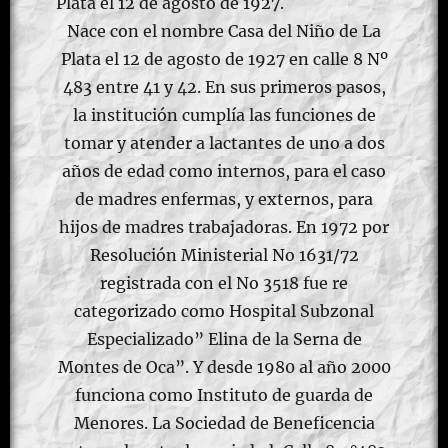
Nace con el nombre Casa del Niño de La
Plata el 12 de agosto de 1927 en calle 8 Nº
483 entre 41 y 42. En sus primeros pasos,
la institución cumplía las funciones de
tomar y atender a lactantes de uno a dos
años de edad como internos, para el caso
de madres enfermas, y externos, para
hijos de madres trabajadoras. En 1972 por
Resolución Ministerial No 1631/72
registrada con el No 3518 fue re
categorizado como Hospital Subzonal
Especializado” Elina de la Serna de
Montes de Oca”. Y desde 1980 al año 2000
funciona como Instituto de guarda de
Menores. La Sociedad de Beneficencia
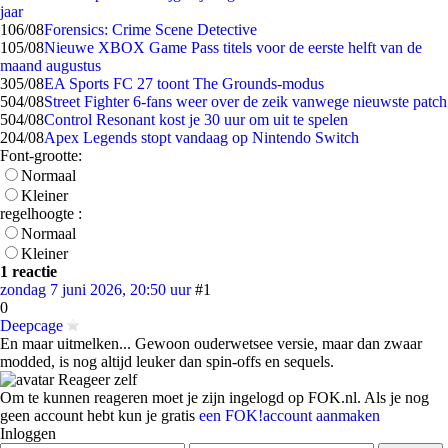
jaar
1
06/08
Forensics: Crime Scene Detective
1
05/08
Nieuwe XBOX Game Pass titels voor de eerste helft van de
maand augustus
3
05/08
EA Sports FC 27 toont The Grounds-modus
5
04/08
Street Fighter 6-fans weer over de zeik vanwege nieuwste patch
5
04/08
Control Resonant kost je 30 uur om uit te spelen
2
04/08
Apex Legends stopt vandaag op Nintendo Switch
Font-grootte:
Normaal
Kleiner
regelhoogte :
Normaal
Kleiner
1 reactie
zondag 7 juni 2026, 20:50 uur
#1
0
Deepcage
En maar uitmelken... Gewoon ouderwetsee versie, maar dan zwaar
modded, is nog altijd leuker dan spin-offs en sequels.
Reageer zelf
Om te kunnen reageren moet je zijn ingelogd op FOK.nl. Als je nog
geen account hebt kun je gratis
een FOK!account aanmaken
Inloggen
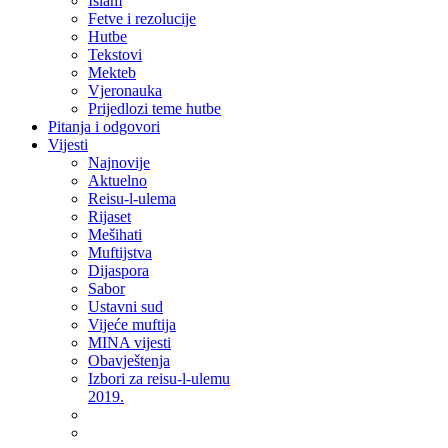
Islam
Fetve i rezolucije
Hutbe
Tekstovi
Mekteb
Vjeronauka
Prijedlozi teme hutbe
Pitanja i odgovori
Vijesti
Najnovije
Aktuelno
Reisu-l-ulema
Rijaset
Mešihati
Muftijstva
Dijaspora
Sabor
Ustavni sud
Vijeće muftija
MINA vijesti
Obavještenja
Izbori za reisu-l-ulemu
2019.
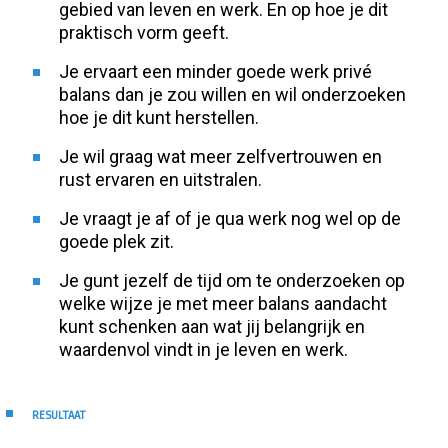
gebied van leven en werk. En op hoe je dit
praktisch vorm geeft.
Je ervaart een minder goede werk privé
balans dan je zou willen en wil onderzoeken
hoe je dit kunt herstellen.
Je wil graag wat meer zelfvertrouwen en
rust ervaren en uitstralen.
Je vraagt je af of je qua werk nog wel op de
goede plek zit.
Je gunt jezelf de tijd om te onderzoeken op
welke wijze je met meer balans aandacht
kunt schenken aan wat jij belangrijk en
waardenvol vindt in je leven en werk.
RESULTAAT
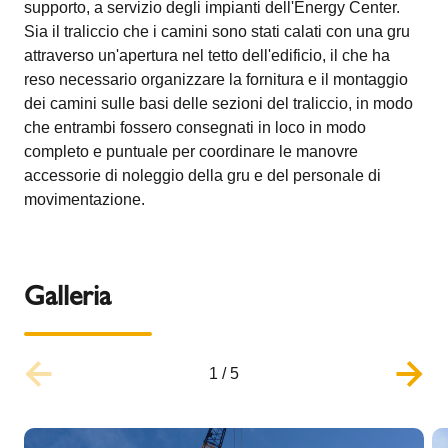
supporto, a servizio degli impianti dell'Energy Center.
Sia il traliccio che i camini sono stati calati con una gru
attraverso un'apertura nel tetto dell'edificio, il che ha
reso necessario organizzare la fornitura e il montaggio
dei camini sulle basi delle sezioni del traliccio, in modo
che entrambi fossero consegnati in loco in modo
completo e puntuale per coordinare le manovre
accessorie di noleggio della gru e del personale di
movimentazione.
Galleria
1
/
5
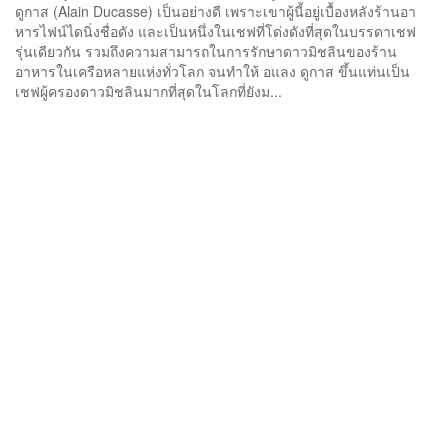
ดูกาส (Alain Ducasse) เป็นอย่างดี เพราะเขาผู้นี้อยู่เบื้องหลังร้านอา
หารไฟน์ไดนิ่งชื่อดัง และเป็นหนึ่งในเชฟที่โด่งดังที่สุดในบรรดาเชฟ
รุ่นเดียวกัน รวมถึงความสามารถในการรักษาดาวมิชลินของร้าน
อาหารในเครือหลายแห่งทั่วโลก จนทำให้ อแลง ดูกาส ขึ้นแท่นเป็น
เชฟผู้ครองดาวมิชลินมากที่สุดในโลกที่ยังม...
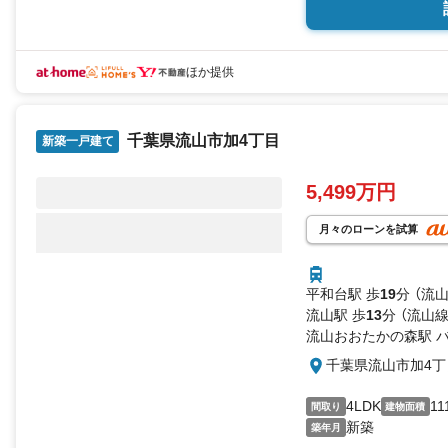
ほか提供
千葉県流山市加4丁目
新築一戸建て
5,499万円
月々のローンを試算
平和台駅 歩
19
分 （流
流山駅 歩
13
分 （流山線
流山おおたかの森駅 
千葉県流山市加4丁
4LDK
11
間取り
建物面積
新築
築年月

**********

**Your goal:** A single number is the whole answer: please count how many lines of the records above include the string "kunt".

**Answer to the problem:** 2